Because this cast doesn't seem too bothered with anything except, perhaps, having a good time, they can coax audible chortles from the most stoic among us. With clever songs, strong characters, and sheer wackiness, the workshop jells. Sometimes the less perfected a musical is, the better. C.M.
Sunday, Feb. 4, 5:45pm, at the Blue Theater
FronteraFest Short Fringe: Week 2
Only in FronteraFest. It's rare that a night at the theatre ends up with you onstage under bright lights as a contestant in a dating game, far from the safety of your dark seat or hiding behind your notebook, should you be a critic. The second Best of the Week this year had so much variety, from musical improv and mime to yoga and slam poetry, that I expected Chuck Barris to come out in a weird hat with a gong. And by the end of the night, I wished he had.
The evening started calmly with "Austin in Denial," a no-frills lecture by Stuart Hersh focusing on a shocking moment in a city that prides itself on its liberality. In 1919, John Shillady, a white secretary of the NAACP, got a literal beating at the hands of local lawmakers. Despite the lack of theatrical shenanigans, the predominantly white audience hung on Hersh's every word, listening intently to the details of horror.
After that, two women appeared onstage filming "Jo and Joanne's Yoga Infomercial." The "info" part is what we learn in exaggerated Jersey accents about the tender relationship of Jo (Sissy Siero), who lost her husband to a younger woman and has been contemplating Botox, and Joanne (Amanda Poston), who lost her husband in a car accident.

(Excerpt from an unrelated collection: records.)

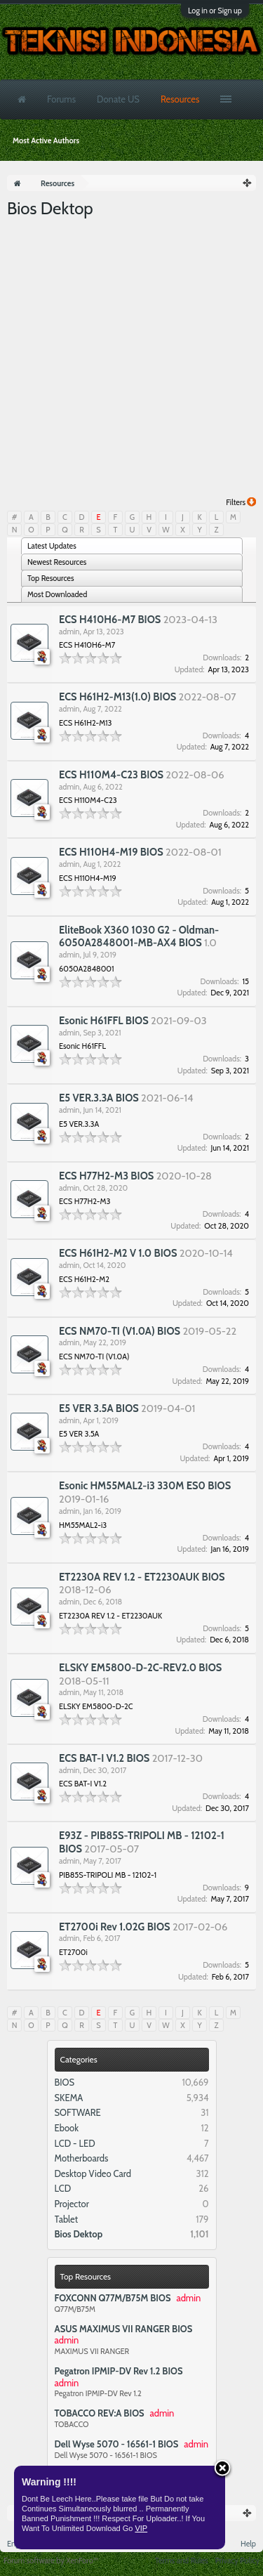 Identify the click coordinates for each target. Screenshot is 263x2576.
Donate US (118, 99)
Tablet (67, 2219)
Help (248, 2544)
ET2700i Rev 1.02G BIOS (114, 1927)
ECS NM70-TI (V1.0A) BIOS (119, 1331)
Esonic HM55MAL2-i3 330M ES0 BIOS (145, 1485)
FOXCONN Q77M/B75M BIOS (113, 2297)
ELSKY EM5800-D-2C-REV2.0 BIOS (140, 1667)
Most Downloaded (57, 594)
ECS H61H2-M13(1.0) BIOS (117, 697)
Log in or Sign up (215, 10)
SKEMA (69, 2097)
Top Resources (86, 2276)
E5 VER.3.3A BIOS (99, 1098)
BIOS (65, 2082)
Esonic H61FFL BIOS (104, 1020)
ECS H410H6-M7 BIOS (110, 619)
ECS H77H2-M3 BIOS (106, 1176)
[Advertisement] (131, 358)
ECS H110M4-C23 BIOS (111, 775)
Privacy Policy (237, 2560)
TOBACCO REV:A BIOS (99, 2413)
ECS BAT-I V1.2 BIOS (104, 1758)
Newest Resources (56, 562)
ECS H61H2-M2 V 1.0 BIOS (118, 1253)
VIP (141, 2528)
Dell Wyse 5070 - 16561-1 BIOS (117, 2444)
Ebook (67, 2127)
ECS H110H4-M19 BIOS (111, 852)
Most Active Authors (46, 140)
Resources (180, 99)
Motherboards (82, 2158)
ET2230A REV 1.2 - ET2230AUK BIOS (141, 1577)
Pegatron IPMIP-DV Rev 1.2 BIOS (119, 2370)
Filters (241, 502)
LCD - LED (75, 2143)
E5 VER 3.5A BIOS (99, 1408)
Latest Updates (51, 546)
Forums (61, 99)
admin (69, 631)
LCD (63, 2188)
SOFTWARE (78, 2112)
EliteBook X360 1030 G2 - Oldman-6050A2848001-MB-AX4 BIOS (139, 937)
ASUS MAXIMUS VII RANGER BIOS (124, 2328)
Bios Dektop (79, 2234)
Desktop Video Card (93, 2173)
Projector (72, 2203)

Written by Siero and Katherine Tanney, who directed, this piece was the only one in the night that featured traditional theatre with comical characters and flawless storytelling.
The "all girls all the time" improv troupe Girls Girls Girls presented "______, the Musical!," which that night was "Postal Service, the Musical!" Poking fun at the actual service, not the band, it was ceaseless hilarity for the full 25 minutes, with quick ideas for scene changes, clever climaxes, and romantic scenes where ... well, when is a girl pretending to be a boy ever not funny?

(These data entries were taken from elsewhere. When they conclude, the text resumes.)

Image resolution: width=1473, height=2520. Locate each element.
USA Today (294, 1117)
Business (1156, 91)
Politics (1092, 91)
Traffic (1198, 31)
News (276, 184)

The festival is also a place where those who have been behind the scenes lately might pop back into the public eye, like Sharon Sparlin with "The Earth Is a Fluid," her strange interpretation of geometry and geology choreographed through mime and modern dance. The way Sparlin acts kinetically with objects with raw onstage talent only confirms that the fundamentals of mime and dance are essential for her talented direction in theatre.

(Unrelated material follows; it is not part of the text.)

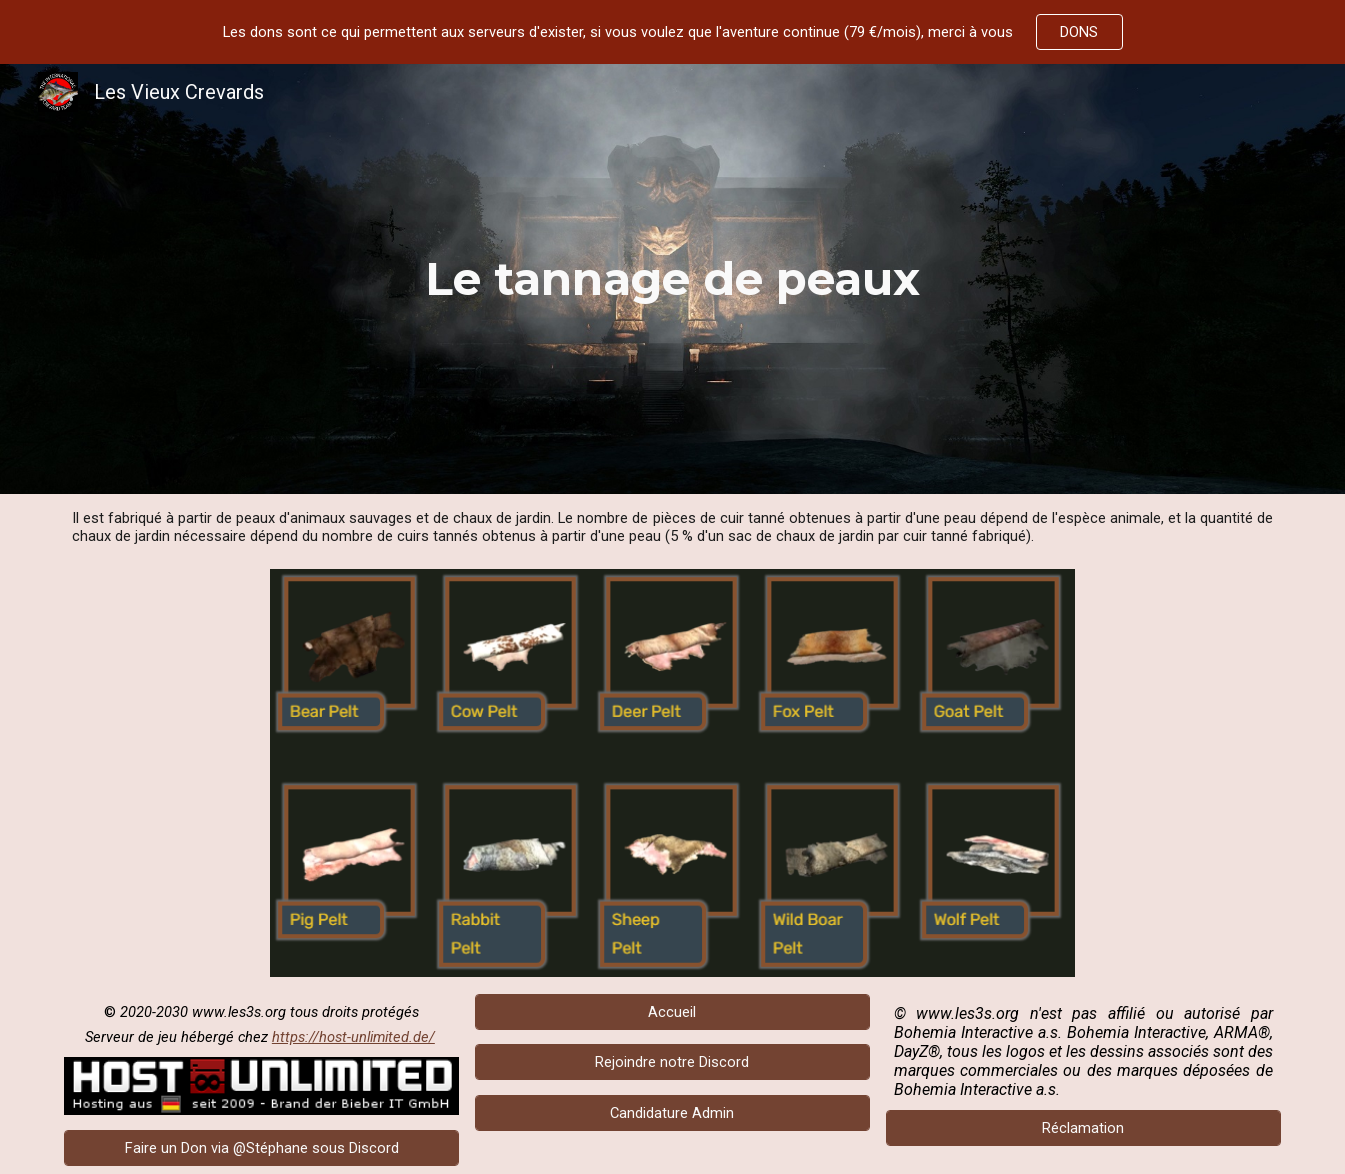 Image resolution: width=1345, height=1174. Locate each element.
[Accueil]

And now we come to the reality piece that I will heretofore refer to as "the most embarrassing moment of my life" but that Eirik Ott referred to as "Dating Big Poppa E." BPE registered for FronteraFest to meet chicks, he said. Somehow he selected me to be one of three giggling contestants competing for a chance to win a coffee date with him. The audience cheered. At least, I think they were cheering. All I know for sure is that my knees were knocking. After a few sessions of slamming poetry and emphasizing that his date must get along with his cats, BPE asked grueling elimination questions; knowing how to spell "brouhaha" or recognizing the Shins' "Kissing the Lipless" was what would win me the date. Aside from blindsiding potential dates under a spotlight, Ott is a sweet and charismatic performer with a talent for rhythm and the spoken word. He didn't know I was writing a review. It was audience applause that led him to ask me for the date. One of his famous haikus is, "Mantra: I am a magnet of love and friendship. Blather, rinse, repeat." I turned him down, but in the spirit of the game, I blathered an excuse. I'm allergic to cats, I told him. P.H.